Extracted page text data:
______

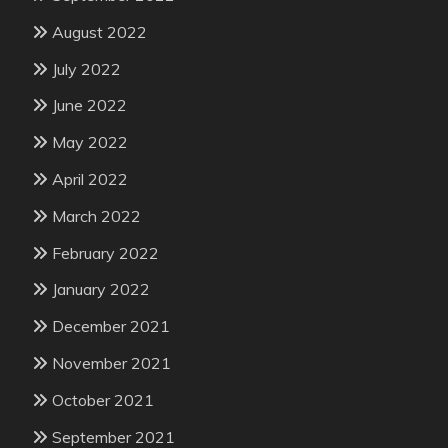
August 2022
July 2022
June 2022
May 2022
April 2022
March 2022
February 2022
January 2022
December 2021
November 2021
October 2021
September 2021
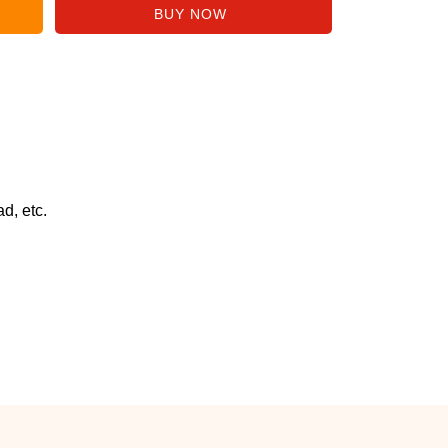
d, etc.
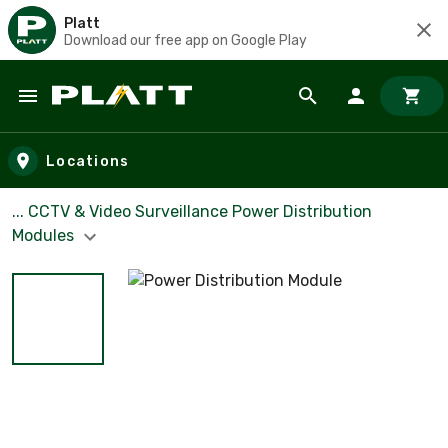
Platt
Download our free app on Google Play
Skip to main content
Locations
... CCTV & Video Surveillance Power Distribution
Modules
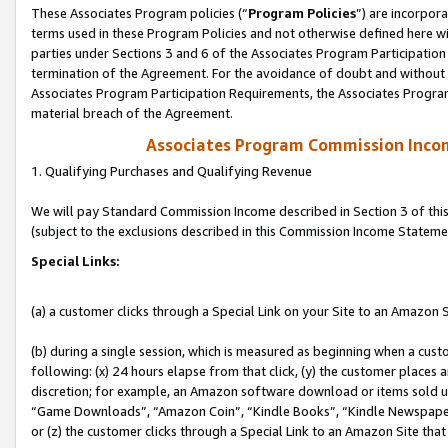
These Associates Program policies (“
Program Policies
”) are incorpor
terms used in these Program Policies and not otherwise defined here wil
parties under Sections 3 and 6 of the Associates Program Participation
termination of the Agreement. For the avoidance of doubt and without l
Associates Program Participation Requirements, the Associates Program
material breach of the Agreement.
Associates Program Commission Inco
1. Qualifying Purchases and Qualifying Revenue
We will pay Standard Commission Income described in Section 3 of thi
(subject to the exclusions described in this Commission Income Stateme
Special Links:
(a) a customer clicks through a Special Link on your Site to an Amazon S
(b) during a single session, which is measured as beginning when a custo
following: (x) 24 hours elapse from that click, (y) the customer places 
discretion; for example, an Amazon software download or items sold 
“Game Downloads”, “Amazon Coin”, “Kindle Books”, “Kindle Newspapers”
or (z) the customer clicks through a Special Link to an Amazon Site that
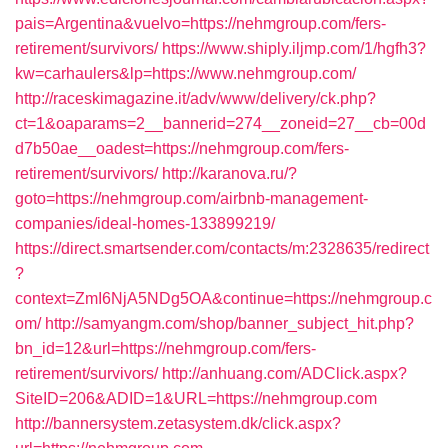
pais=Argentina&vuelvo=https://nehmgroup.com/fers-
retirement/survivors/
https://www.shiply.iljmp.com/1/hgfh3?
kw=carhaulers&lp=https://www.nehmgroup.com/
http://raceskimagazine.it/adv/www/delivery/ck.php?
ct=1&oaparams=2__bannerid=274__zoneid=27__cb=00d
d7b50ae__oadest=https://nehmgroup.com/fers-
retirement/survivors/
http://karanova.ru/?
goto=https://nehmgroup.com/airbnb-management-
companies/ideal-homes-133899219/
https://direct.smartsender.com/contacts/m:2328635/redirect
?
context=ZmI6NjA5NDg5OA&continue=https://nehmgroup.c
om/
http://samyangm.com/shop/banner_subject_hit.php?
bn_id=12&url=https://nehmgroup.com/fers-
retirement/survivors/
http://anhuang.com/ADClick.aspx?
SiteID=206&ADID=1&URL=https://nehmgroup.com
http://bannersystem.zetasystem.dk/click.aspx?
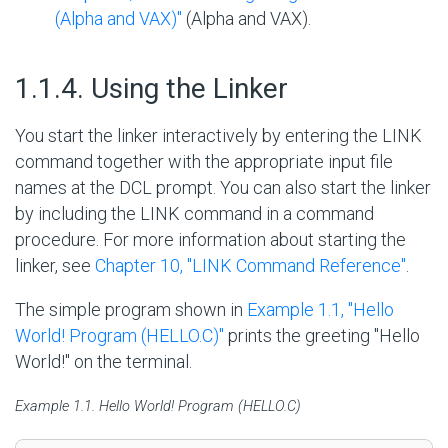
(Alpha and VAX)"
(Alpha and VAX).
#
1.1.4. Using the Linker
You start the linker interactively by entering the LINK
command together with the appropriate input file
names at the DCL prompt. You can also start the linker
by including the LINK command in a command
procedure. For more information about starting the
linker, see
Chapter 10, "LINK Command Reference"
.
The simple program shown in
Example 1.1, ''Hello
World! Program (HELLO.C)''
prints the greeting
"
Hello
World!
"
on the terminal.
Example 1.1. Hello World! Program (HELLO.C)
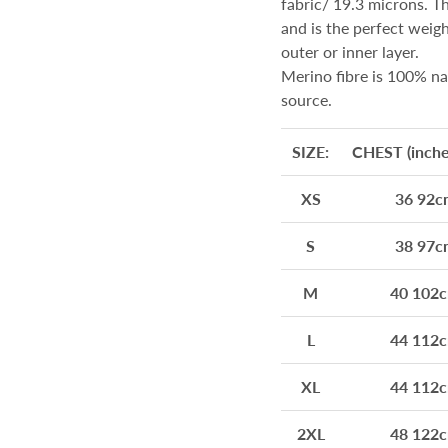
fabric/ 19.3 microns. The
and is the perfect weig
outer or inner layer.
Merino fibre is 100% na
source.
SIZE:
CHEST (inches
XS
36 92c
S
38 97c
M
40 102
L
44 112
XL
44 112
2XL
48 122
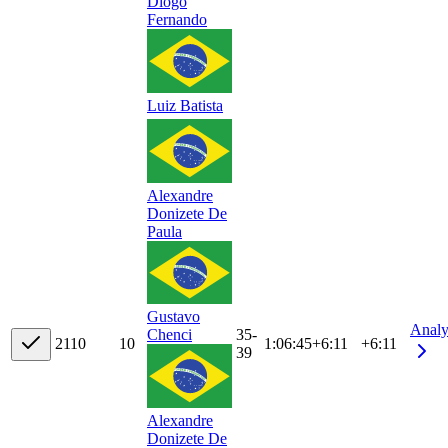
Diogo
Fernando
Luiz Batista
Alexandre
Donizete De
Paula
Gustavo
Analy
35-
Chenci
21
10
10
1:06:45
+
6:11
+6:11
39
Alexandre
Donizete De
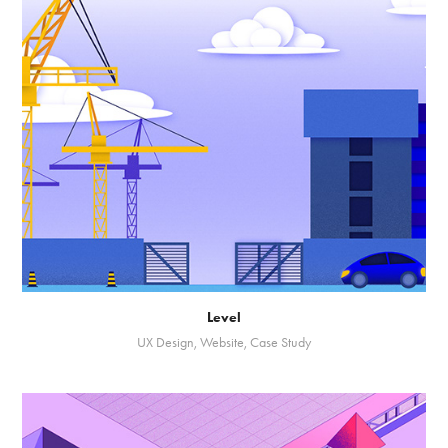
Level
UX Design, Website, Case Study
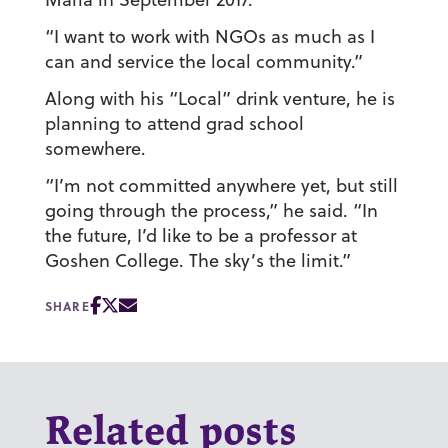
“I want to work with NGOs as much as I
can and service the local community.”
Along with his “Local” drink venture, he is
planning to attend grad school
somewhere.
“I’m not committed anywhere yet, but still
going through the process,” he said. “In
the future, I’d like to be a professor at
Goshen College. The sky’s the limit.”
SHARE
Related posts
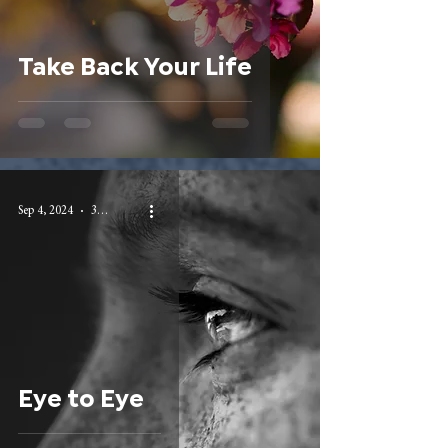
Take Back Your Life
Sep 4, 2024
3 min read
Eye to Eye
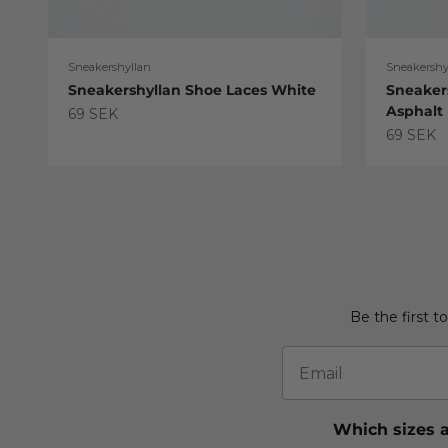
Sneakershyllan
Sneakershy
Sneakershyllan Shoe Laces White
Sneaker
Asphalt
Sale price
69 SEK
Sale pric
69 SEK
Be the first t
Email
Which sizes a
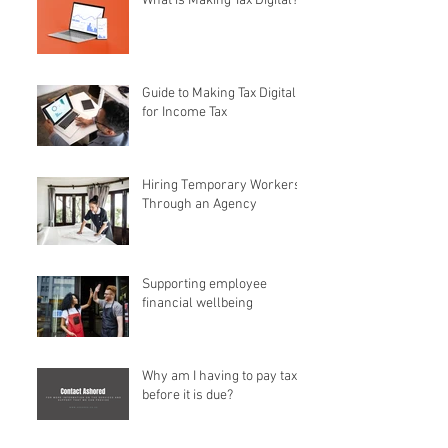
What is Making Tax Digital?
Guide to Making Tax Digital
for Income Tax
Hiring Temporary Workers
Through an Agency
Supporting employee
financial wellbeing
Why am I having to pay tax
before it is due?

______

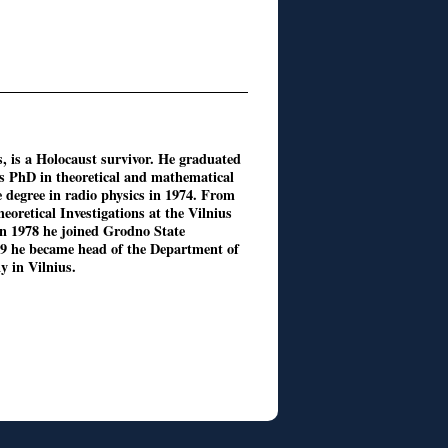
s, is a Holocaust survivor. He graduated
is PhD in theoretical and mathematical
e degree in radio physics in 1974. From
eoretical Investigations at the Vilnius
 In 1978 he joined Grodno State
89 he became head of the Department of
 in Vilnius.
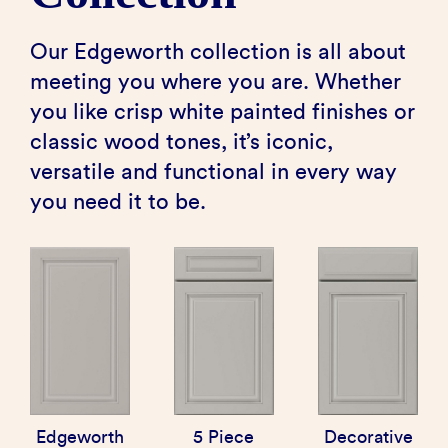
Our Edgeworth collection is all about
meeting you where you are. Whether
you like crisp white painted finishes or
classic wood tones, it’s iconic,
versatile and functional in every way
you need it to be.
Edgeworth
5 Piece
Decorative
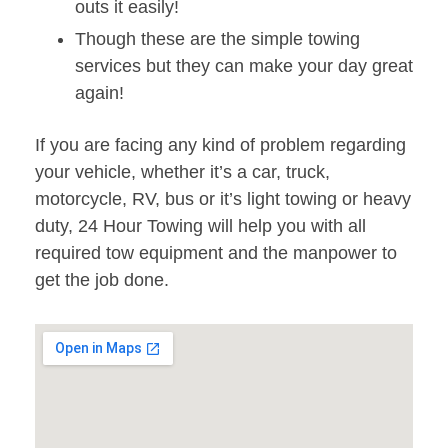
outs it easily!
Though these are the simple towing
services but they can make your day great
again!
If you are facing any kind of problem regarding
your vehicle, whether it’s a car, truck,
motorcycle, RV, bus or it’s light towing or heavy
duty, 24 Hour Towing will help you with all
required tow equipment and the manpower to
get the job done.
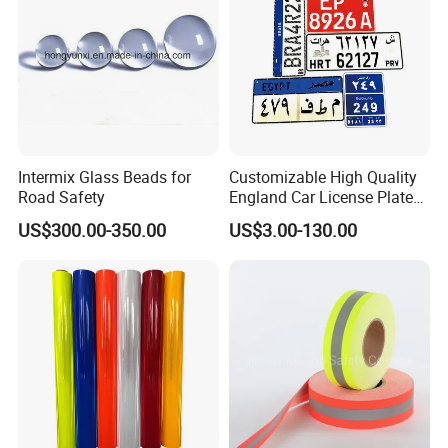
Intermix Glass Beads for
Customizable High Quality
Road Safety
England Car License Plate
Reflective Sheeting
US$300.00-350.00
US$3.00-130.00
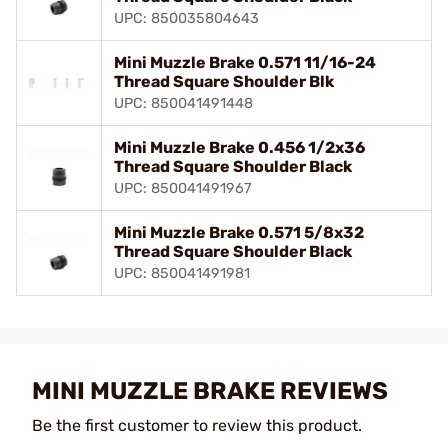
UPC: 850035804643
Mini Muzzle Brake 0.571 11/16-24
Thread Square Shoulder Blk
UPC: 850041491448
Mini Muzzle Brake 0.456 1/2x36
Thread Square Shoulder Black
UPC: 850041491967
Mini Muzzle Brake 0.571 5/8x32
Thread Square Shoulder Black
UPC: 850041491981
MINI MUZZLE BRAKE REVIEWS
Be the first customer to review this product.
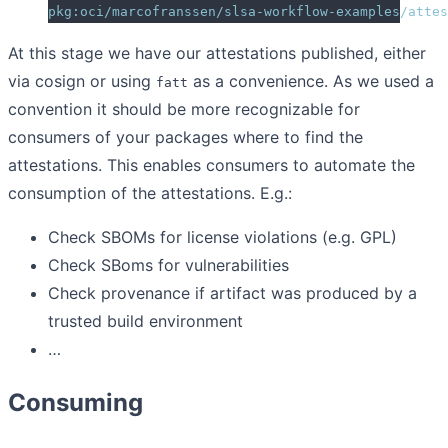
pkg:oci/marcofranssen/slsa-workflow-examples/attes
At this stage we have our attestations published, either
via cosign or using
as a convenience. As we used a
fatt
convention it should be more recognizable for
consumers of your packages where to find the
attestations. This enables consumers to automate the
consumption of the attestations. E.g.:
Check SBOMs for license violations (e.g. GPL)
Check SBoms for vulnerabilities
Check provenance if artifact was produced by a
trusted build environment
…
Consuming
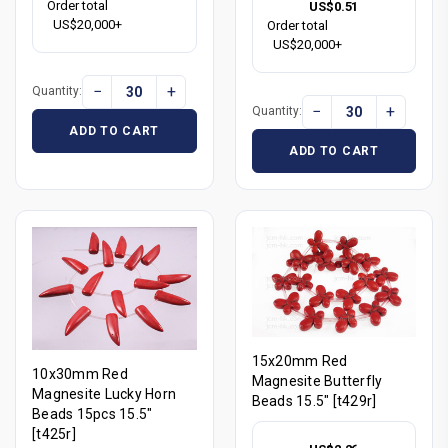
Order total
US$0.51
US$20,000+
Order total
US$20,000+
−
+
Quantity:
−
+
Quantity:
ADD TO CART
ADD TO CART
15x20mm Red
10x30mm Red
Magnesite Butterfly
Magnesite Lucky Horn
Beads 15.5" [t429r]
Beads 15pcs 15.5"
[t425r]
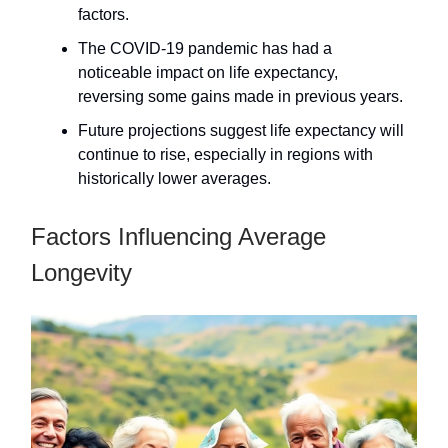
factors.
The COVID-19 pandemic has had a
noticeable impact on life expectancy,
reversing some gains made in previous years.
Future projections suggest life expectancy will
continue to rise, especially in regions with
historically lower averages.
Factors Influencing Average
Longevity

______

> [Work instructions]: Using the entries above, reproduce word for word only the lines from the one that contains "August 2022" to the one that contains "parties under Sections", both ends included, and drop every picture.

> [Written solution]:
August 2022
July 2022
June 2022
May 2022
April 2022
March 2022
February 2022
January 2022
December 2021
November 2021
October 2021
September 2021
d, etc.
Platt
Download our free app on Google Play
Skip to main content
Locations
... CCTV & Video Surveillance Power Distribution
Modules
These Associates Program policies (“
Program Policies
”) are incorpor
terms used in these Program Policies and not otherwise defined here wil
parties under Sections 3 and 6 of the Associates Program Participation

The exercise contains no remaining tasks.